When e-books came around, Block arranged for Harper Collins to publish Write for Your Life in that format. But it's the sort of text one wants to be able to page through, and a printed book is just more user-friendly. In the fall of 2013, an assistant found the last box of 25 copies of the 1986 edition in a storage cupboard; Block offered them in a newsletter, and they sold out within three hours.
This is the original book, with a foreword bringing it up to date. With the book, as with the seminar, it doesn't matter at all where you are in your writing career or what kind of writing you do. That's all beside the point. Write for Your Life is about making the best out of what you are and who you are.
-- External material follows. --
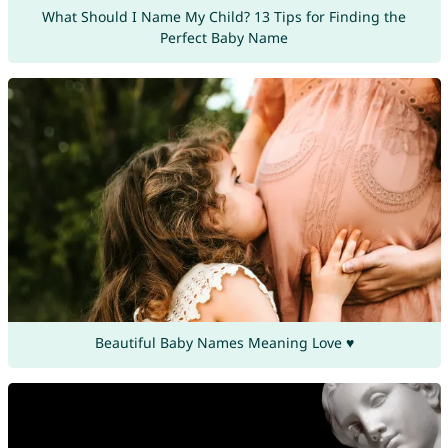
What Should I Name My Child? 13 Tips for Finding the
Perfect Baby Name
Beautiful Baby Names Meaning Love ♥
And now, with the e-book and subsequent print editions of Write for Your Life continuing to find an eager audience, we’re delighted to make the book available for the first time in audio.
Lawrence Block has been writing crime, mystery, and suspense fiction for more than half a century. He has published in excess (oh, wretched excess!) of 100 books, and no end of short stories.
Born in Buffalo, N.Y., LB attended Antioch College, but left before completing his studies; school authorities advised him that they felt he’d be happier elsewhere, and he thought this was remarkably perceptive of them.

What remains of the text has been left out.